Saved entries:
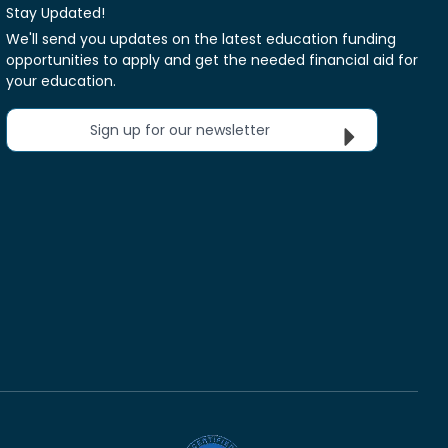
Stay Updated!
We'll send you updates on the latest education funding
opportunities to apply and get the needed financial aid for
your education.
Sign up for our newsletter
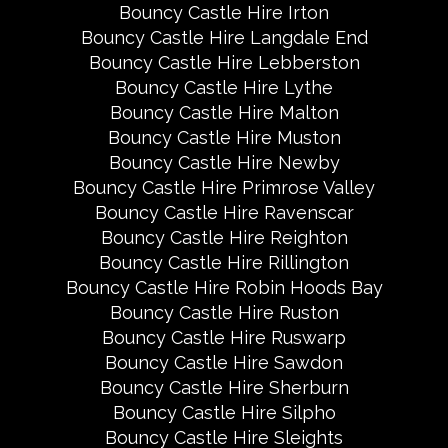
Bouncy Castle Hire Irton
Bouncy Castle Hire Langdale End
Bouncy Castle Hire Lebberston
Bouncy Castle Hire Lythe
Bouncy Castle Hire Malton
Bouncy Castle Hire Muston
Bouncy Castle Hire Newby
Bouncy Castle Hire Primrose Valley
Bouncy Castle Hire Ravenscar
Bouncy Castle Hire Reighton
Bouncy Castle Hire Rillington
Bouncy Castle Hire Robin Hoods Bay
Bouncy Castle Hire Ruston
Bouncy Castle Hire Ruswarp
Bouncy Castle Hire Sawdon
Bouncy Castle Hire Sherburn
Bouncy Castle Hire Silpho
Bouncy Castle Hire Sleights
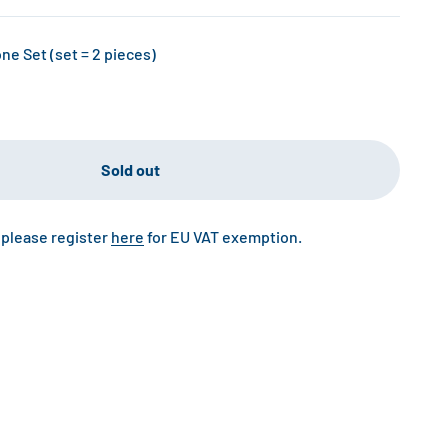
e Set (set = 2 pieces)
Sold out
 please register
here
for EU VAT exemption.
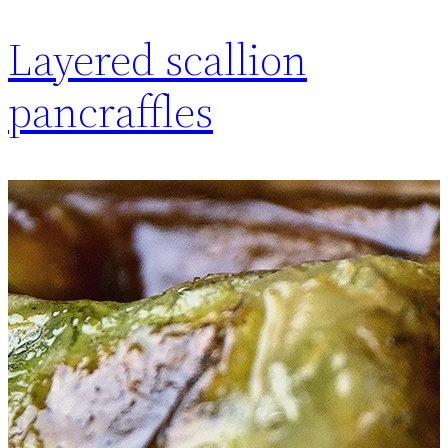
Layered scallion
pancraffles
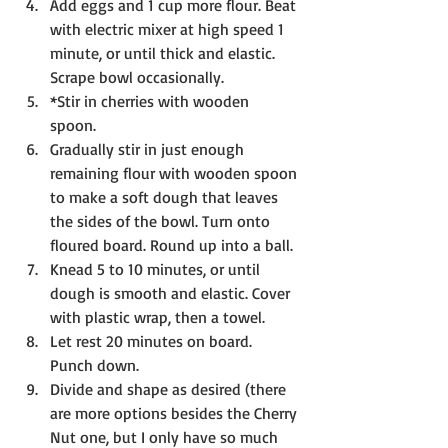
Add eggs and 1 cup more flour. Beat 
with electric mixer at high speed 1 
minute, or until thick and elastic. 
Scrape bowl occasionally.
*Stir in cherries with wooden 
spoon. 
Gradually stir in just enough 
remaining flour with wooden spoon 
to make a soft dough that leaves 
the sides of the bowl. Turn onto 
floured board. Round up into a ball.
Knead 5 to 10 minutes, or until 
dough is smooth and elastic. Cover 
with plastic wrap, then a towel.
Let rest 20 minutes on board. 
Punch down.
Divide and shape as desired (there 
are more options besides the Cherry 
Nut one, but I only have so much 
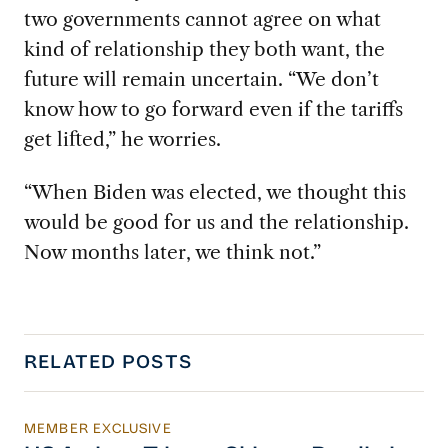
two governments cannot agree on what
kind of relationship they both want, the
future will remain uncertain. “We don’t
know how to go forward even if the tariffs
get lifted,” he worries.
“When Biden was elected, we thought this
would be good for us and the relationship.
Now months later, we think not.”
RELATED POSTS
MEMBER EXCLUSIVE
US Actions Trigger Chinese Retaliation Ahead 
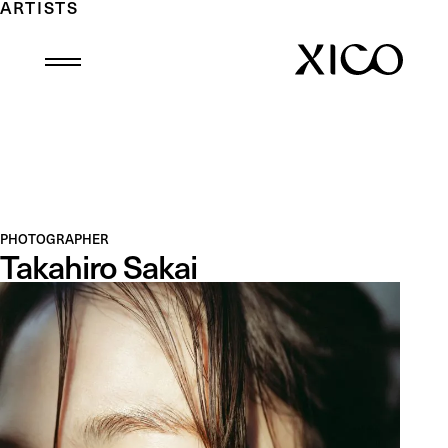
ARTISTS
PHOTOGRAPHER
Takahiro Sakai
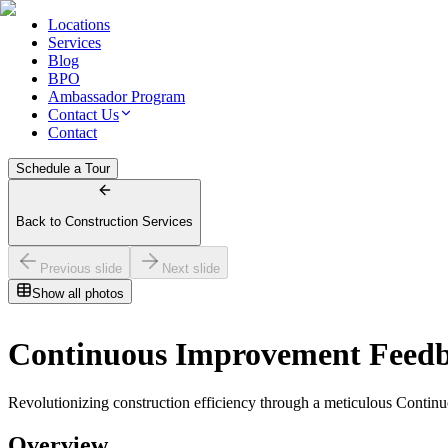
Locations
Services
Blog
BPO
Ambassador Program
Contact Us
Contact
Schedule a Tour
Back to Construction Services
Previous slide
Next slide
Show all photos
Continuous Improvement Feed
Revolutionizing construction efficiency through a meticulous Contin
Overview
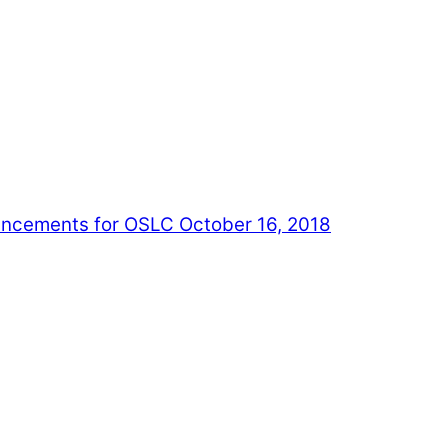
cements for OSLC October 16, 2018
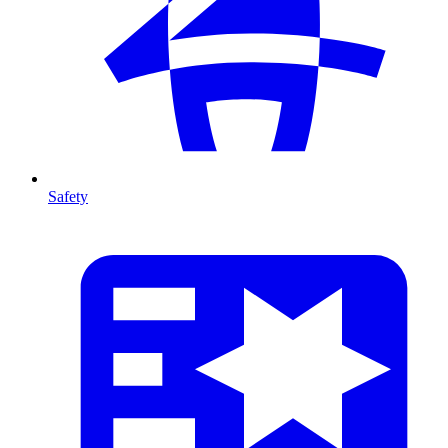
Safety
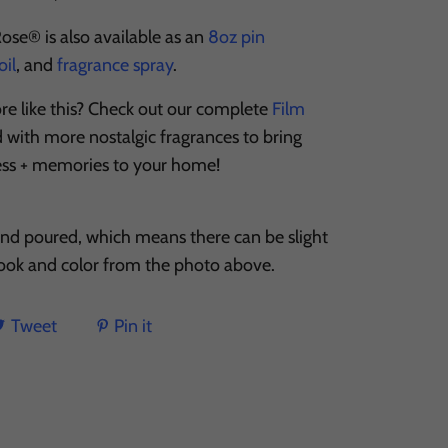
 Rose® is also available as an
8oz pin
il
, and
fragrance spray
.
re like this? Check out our complete
Film
ed with more nostalgic fragrances to bring
ess + memories to your home!
and poured, which means there can be slight
 look and color from the photo above.
Tweet
Pin it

Exercise goal.
Output should consist of the lines above from the one with "know how to go forward even if the tariffs" down to the one with "Schedule a Tour", exact and without pictures.

Response box.
know how to go forward even if the tariffs
get lifted,” he worries.
“When Biden was elected, we thought this
would be good for us and the relationship.
Now months later, we think not.”
RELATED POSTS
MEMBER EXCLUSIVE
US Actions Trigger Chinese Retaliation Ahead 
ARTISTS
PHOTOGRAPHER
Takahiro Sakai
Locations
Services
Blog
BPO
Ambassador Program
Contact Us
Contact
Schedule a Tour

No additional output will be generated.